The energy delivered to the skin surface is different from the energy that penetrates to the depth of the target tissue

Different...energy? Physics would like a word with you. But physics does expect you to have done your homework, so I'll let it know you won't be around any time soon. I told it to be nice, and remember not everyone has a high school level understanding of physics, and they might say silly things. Be excellent to each other and all that.

often several cm below the surface.

Yeah. How about 3cm? Like the researchers said. In their measurements. That they didn't guess at.

the skull is a formidable barrier to light penetration, as well

Yes. The researchers discuss skulls in detail. Not just people skulls...sheep skulls and mice skulls too. 3cm on people; all the way through in mice. Sheep somewhere between. And a lot about hands, but I don't figure you care about those. They wrote it down and it got published. After actually doing the science.

This is all moot however, as NIR is not light

There it is! Ding ding! The audience watching at home knew this was coming.

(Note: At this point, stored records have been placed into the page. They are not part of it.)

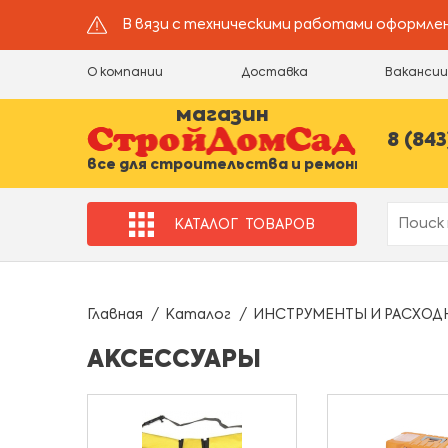
В вязи с техническими работами оформлен
О компании
Доставка
Ваканси
магазин
8 (843
все для строительства и ремонта
КАТАЛОГ
ТОВАРОВ
Главная
Каталог
ИНСТРУМЕНТЫ И РАСХОД
АКСЕССУАРЫ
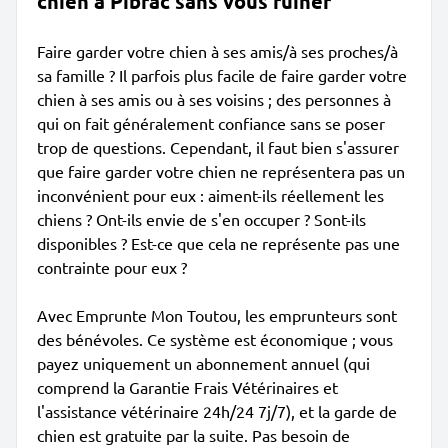
chien à Pibrac sans vous ruiner
Faire garder votre chien à ses amis/à ses proches/à
sa famille ? Il parfois plus facile de faire garder votre
chien à ses amis ou à ses voisins ; des personnes à
qui on fait généralement confiance sans se poser
trop de questions. Cependant, il faut bien s'assurer
que faire garder votre chien ne représentera pas un
inconvénient pour eux : aiment-ils réellement les
chiens ? Ont-ils envie de s'en occuper ? Sont-ils
disponibles ? Est-ce que cela ne représente pas une
contrainte pour eux ?
Avec Emprunte Mon Toutou, les emprunteurs sont
des bénévoles. Ce système est économique ; vous
payez uniquement un abonnement annuel (qui
comprend la Garantie Frais Vétérinaires et
l'assistance vétérinaire 24h/24 7j/7), et la garde de
chien est gratuite par la suite. Pas besoin de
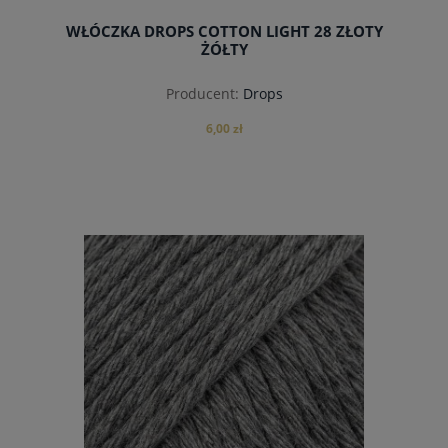
WŁÓCZKA DROPS COTTON LIGHT 28 ZŁOTY
ŻÓŁTY
Producent:
Drops
6,00 zł
do koszyka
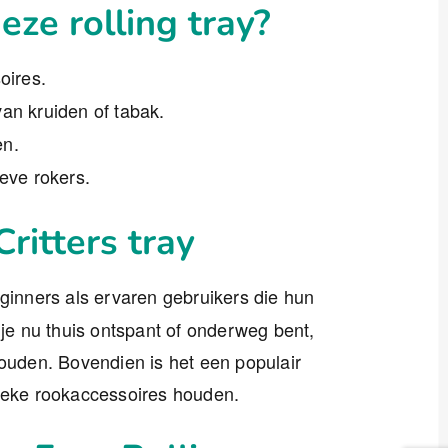
ze rolling tray?
oires.
an kruiden of tabak.
en.
ieve rokers.
ritters tray
ginners als ervaren gebruikers die hun
 je nu thuis ontspant of onderweg bent,
houden. Bovendien is het een populair
nieke rookaccessoires houden.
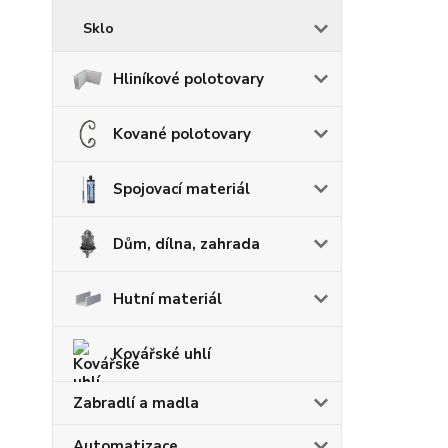
Sklo
Hliníkové polotovary
Kované polotovary
Spojovací materiál
Dům, dílna, zahrada
Hutní materiál
Kovářské uhlí
Zabradlí a madla
Automatizace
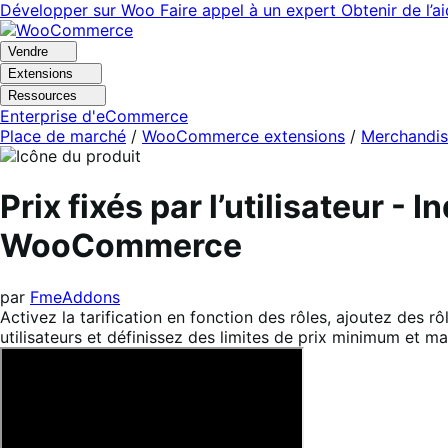
Aller
Aller
Développer sur Woo
Faire appel à un expert
Obtenir de l’a
à
au
la
contenu
Vendre
navigation
principal
Extensions
Ressources
Enterprise d'eCommerce
Place de marché
/
WooCommerce extensions
/
Merchandis
Prix fixés par l’utilisateur -
WooCommerce
par
FmeAddons
Activez la tarification en fonction des rôles, ajoutez des rôl
utilisateurs et définissez des limites de prix minimum et 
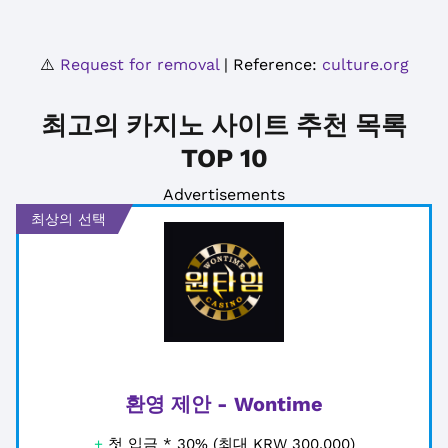
⚠️
Request for removal
| Reference:
culture.org
최고의 카지노 사이트 추천 목록
TOP 10
Advertisements
최상의 선택
환영 제안 - Wontime
+
첫 입금 * 30% (최대 KRW 300,000)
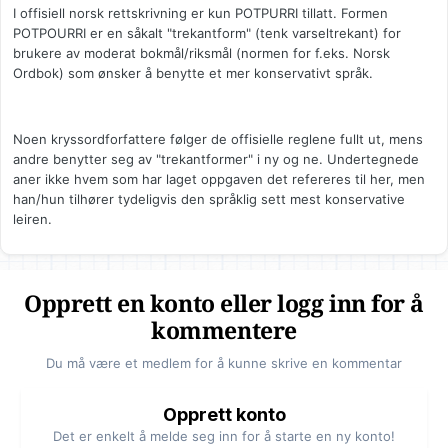
I offisiell norsk rettskrivning er kun POTPURRI tillatt. Formen
POTPOURRI er en såkalt "trekantform" (tenk varseltrekant) for
brukere av moderat bokmål/riksmål (normen for f.eks. Norsk
Ordbok) som ønsker å benytte et mer konservativt språk.
Noen kryssordforfattere følger de offisielle reglene fullt ut, mens
andre benytter seg av "trekantformer" i ny og ne. Undertegnede
aner ikke hvem som har laget oppgaven det refereres til her, men
han/hun tilhører tydeligvis den språklig sett mest konservative
leiren.
Opprett en konto eller logg inn for å
kommentere
Du må være et medlem for å kunne skrive en kommentar
Opprett konto
Det er enkelt å melde seg inn for å starte en ny konto!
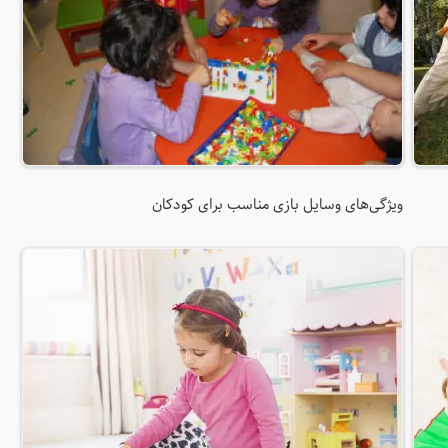
ویژگی‌های وسایل بازی مناسب برای کودکان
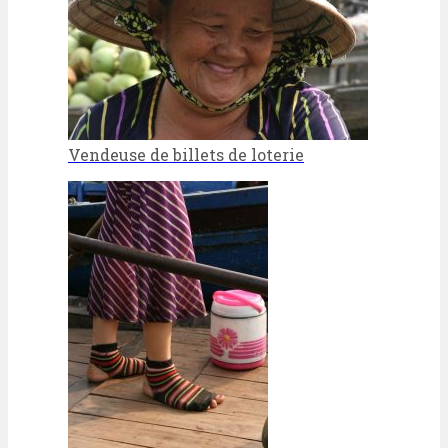
Vendeuse de billets de loterie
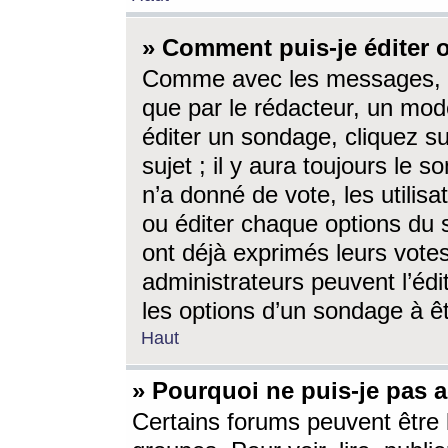
» Comment puis-je éditer
Comme avec les messages, l
que par le rédacteur, un mod
éditer un sondage, cliquez s
sujet ; il y aura toujours le 
n’a donné de vote, les utili
ou éditer chaque options du
ont déjà exprimés leurs vote
administrateurs peuvent l’éd
les options d’un sondage à ê
Haut
» Pourquoi ne puis-je pas 
Certains forums peuvent être l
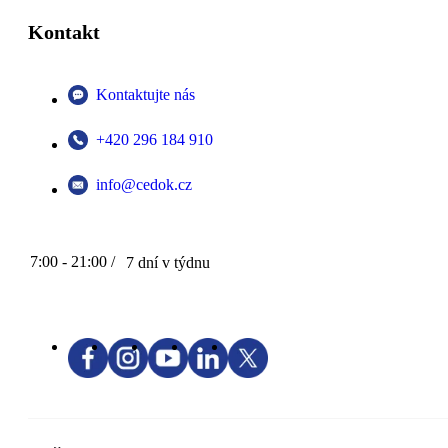
Kontakt
Kontaktujte nás
+420 296 184 910
info@cedok.cz
7:00 - 21:00 /
7 dní v týdnu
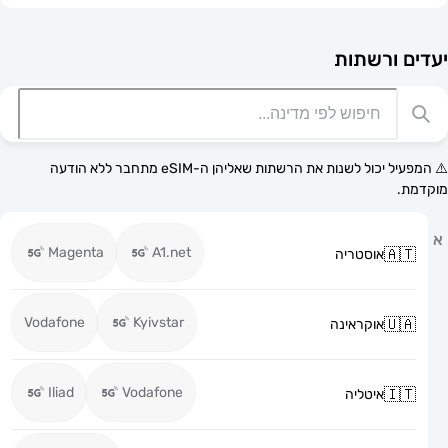
רשתות
⚠️ המפעיל יכול לשנות את הרשתות שאליהן ה-eSIM מתחבר ללא הודעה
Magenta
A1.net
אוסטריה
Vodafone
Kyivstar
אוקראינה
Iliad
Vodafone
איטליה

If it was 'moot', you would have said "Acksually, infrared ain't light so STFU. Duh!" a couple of exchanges back and moved on to easier targets with less annoying 'facts' and 'proof' and 'published works of science by experts' around for anyone who cared to check. I guess even the most seasoned troll gets to a point where their own contrived protests become too silly to keep up with a straight face, and the lazy out is to not just move the goalposts, it's to move them to a different stadium.

Go forth and declare your victory, brave internet warrior. You have outlasted my ability to whip between WTF and LOL and Kagi is telling me "dude, you can't out-research aggressive ignorance". Besides, there's a hockey game on and my wife made cocktails.

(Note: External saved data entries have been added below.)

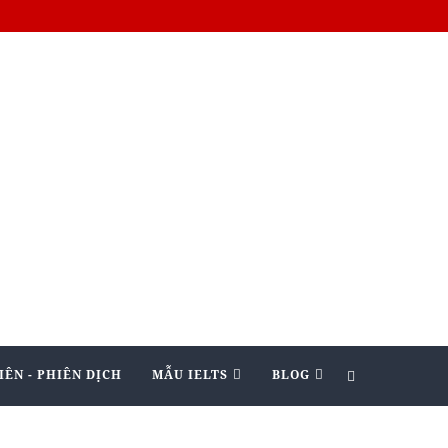
IÊN - PHIÊN DỊCH
MẪU IELTS
BLOG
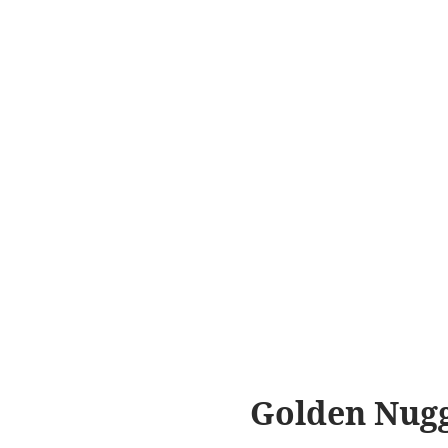
Golden Nug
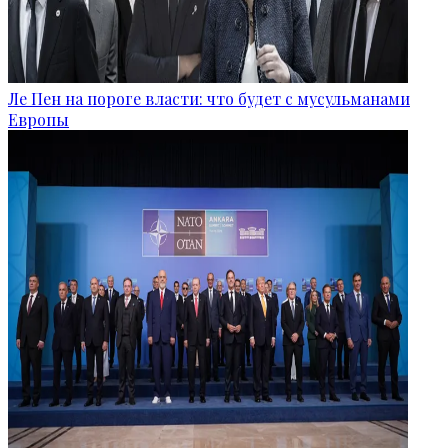
Ле Пен на пороге власти: что будет с мусульманами
Европы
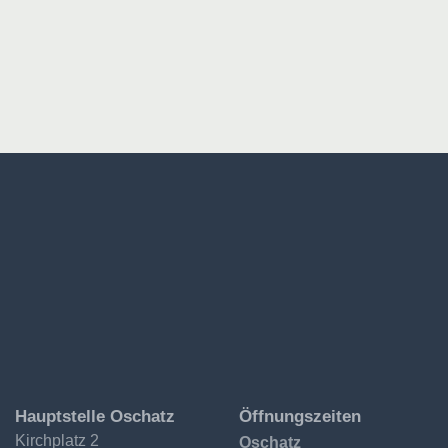
Ev.-
Hauptstelle Oschatz
Öffnungszeiten
Luth.
Kirchplatz 2
Oschatz
Kirchgemeinde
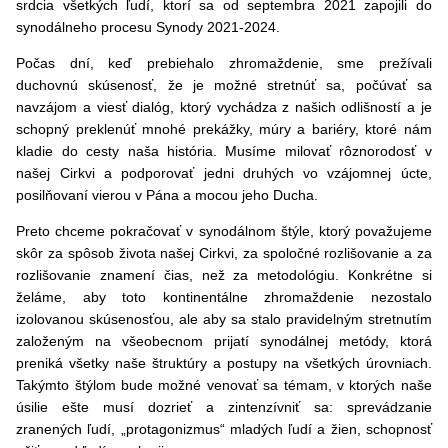
srdcia všetkých ľudí, ktorí sa od septembra 2021 zapojili do
synodálneho procesu Synody 2021-2024.
Počas dní, keď prebiehalo zhromaždenie, sme prežívali
duchovnú skúsenosť, že je možné stretnúť sa, počúvať sa
navzájom a viesť dialóg, ktorý vychádza z našich odlišností a je
schopný preklenúť mnohé prekážky, múry a bariéry, ktoré nám
kladie do cesty naša história. Musíme milovať rôznorodosť v
našej Cirkvi a podporovať jedni druhých vo vzájomnej úcte,
posilňovaní vierou v Pána a mocou jeho Ducha.
Preto chceme pokračovať v synodálnom štýle, ktorý považujeme
skôr za spôsob života našej Cirkvi, za spoločné rozlišovanie a za
rozlišovanie znamení čias, než za metodológiu. Konkrétne si
želáme, aby toto kontinentálne zhromaždenie nezostalo
izolovanou skúsenosťou, ale aby sa stalo pravidelným stretnutím
založeným na všeobecnom prijatí synodálnej metódy, ktorá
preniká všetky naše štruktúry a postupy na všetkých úrovniach.
Takýmto štýlom bude možné venovať sa témam, v ktorých naše
úsilie ešte musí dozrieť a zintenzívniť sa: sprevádzanie
zranených ľudí, „protagonizmus“ mladých ľudí a žien, schopnosť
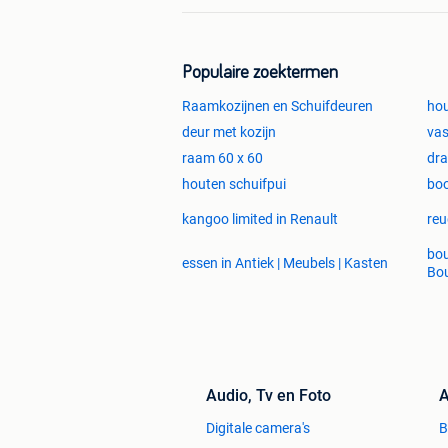
Populaire zoektermen
Raamkozijnen en Schuifdeuren
hou
deur met kozijn
vas
raam 60 x 60
dra
houten schuifpui
bo
kangoo limited in Renault
reu
bou
essen in Antiek | Meubels | Kasten
Bo
Audio, Tv en Foto
A
Digitale camera's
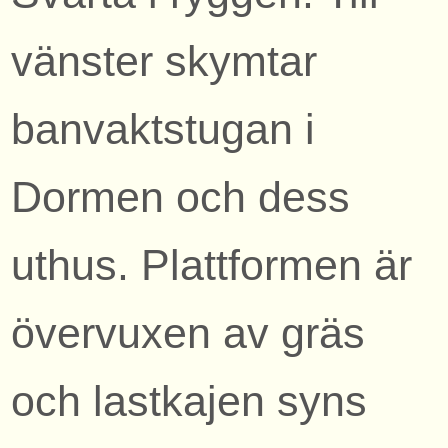
vänster skymtar
banvaktstugan i
Dormen och dess
uthus. Plattformen är
övervuxen av gräs
och lastkajen syns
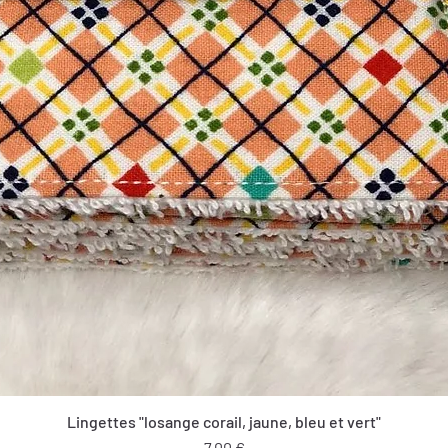
Lingettes "losange corail, jaune, bleu et vert"
Prix
7,00 €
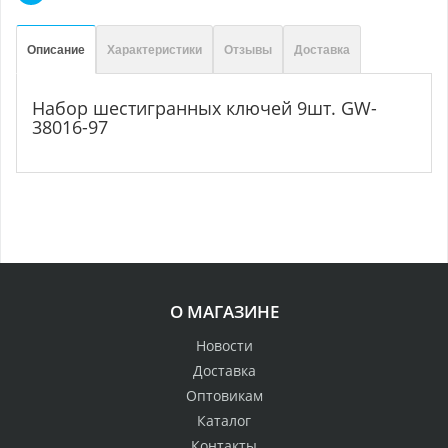
Описание
Характеристики
Отзывы
Доставка
Набор шестигранных ключей 9шт. GW-
38016-97
О МАГАЗИНЕ
Новости
Доставка
Оптовикам
Каталог
Контакты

If it was 'moot', you would have said "Acksually, infrared ain't light so STFU. Duh!"

I did mention this in my first reply, I don't know why you feel the need for this manic response.

I guess even the most seasoned troll gets to a point where their own contrived protests become too silly to keep up with a straight face, and the lazy out is to not just move the goalposts, it's to move them to a different stadium. Go forth and declare your victory, brave internet warrior. You have outlasted my ability to whip between WTF and LOL and Kagi is telling me "dude, you can't out-research aggressive ignorance". Besides, there's a hockey game on and my wife made cocktails.

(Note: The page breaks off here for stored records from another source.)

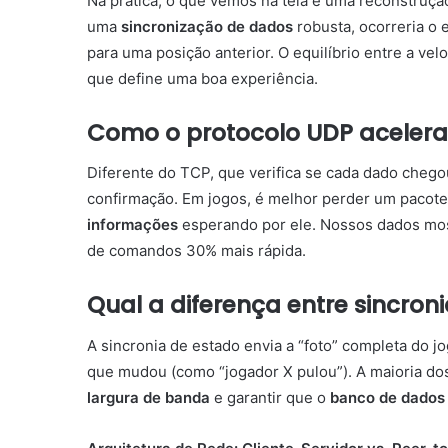
Na prática, o que vemos na tela é uma reconstruç
uma
sincronização de dados
robusta, ocorreria o 
para uma posição anterior. O equilíbrio entre a ve
que define uma boa experiência.
Como o protocolo UDP acelera
Diferente do TCP, que verifica se cada dado chego
confirmação. Em jogos, é melhor perder um pacote
informações
esperando por ele. Nossos dados mos
de comandos 30% mais rápida.
Qual a diferença entre sincron
A sincronia de estado envia a “foto” completa do 
que mudou (como “jogador X pulou”). A maioria do
largura de banda
e garantir que o
banco de dados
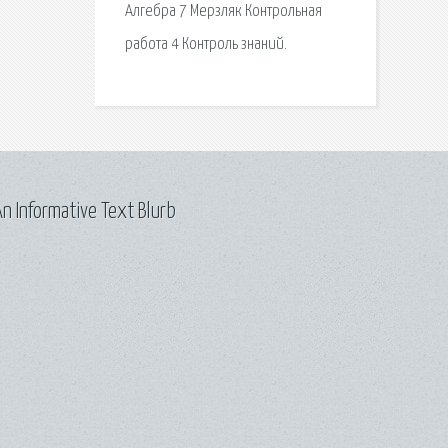
Алгебра 7 Мерзляк Контрольная
работа 4 Контроль знаний.
n Informative Text Blurb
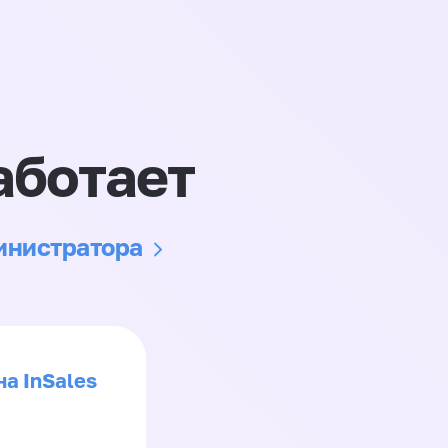
аботает
министратора
на InSales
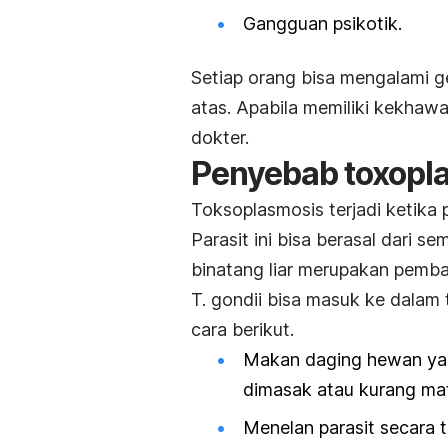
Gangguan psikotik.
Setiap orang bisa mengalami ge
atas. Apabila memiliki kekhawat
dokter.
Penyebab
toxopl
Toksoplasmosis terjadi ketika 
Parasit ini bisa berasal dari 
binatang liar merupakan pemb
T. gondii
bisa masuk ke dalam 
cara berikut.
Makan daging hewan yang
dimasak atau kurang ma
Menelan parasit secara 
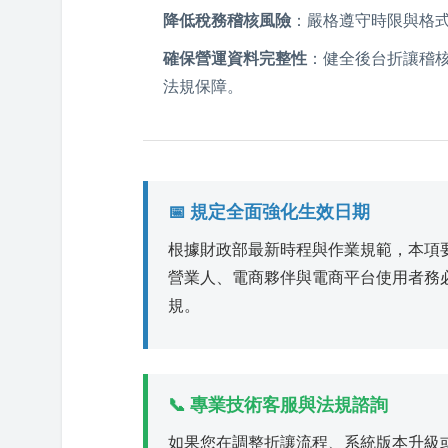
降低稅務稽核風險
：嚴格遵守時限與格
確保營運資料完整性
：健全後台折讓稽
法規保障。
📅 規定全面強化生效日期
根據財政部最新時程與作業規範，本項
營業人、電商夥伴與電商平台使用者務必檢
規。
📞 專業技術客服與法規諮詢
如果您在調整折讓流程、系統版本升級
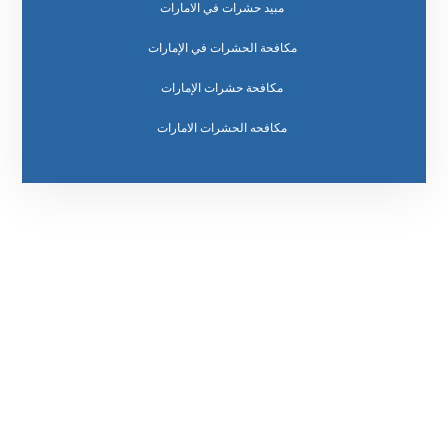
مبيد حشرات في الامارات
مكافحة الحشرات في الإمارات
مكافحة حشرات الإمارات
مكافحه الحشرات الامارات
رقم الهاتف
0569860717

I don't understand where these insults are coming from. It doesn't seem like you're addressing that lower frequency EM that no animal can see isn't light. Saying "WTF and LOL" and trying to be patronizing doesn't confront what I posted.

You realize for most of your post you are replying to your own source right? I didn't write that, I took it from your link and put the most relevant stuff in italics. When you are quoting "Simply put" and replying: "The siren cry of ignorance everywhere." that's from your link, not me.


skepticism without homework is stupidity. The above snark demonstrates effectively.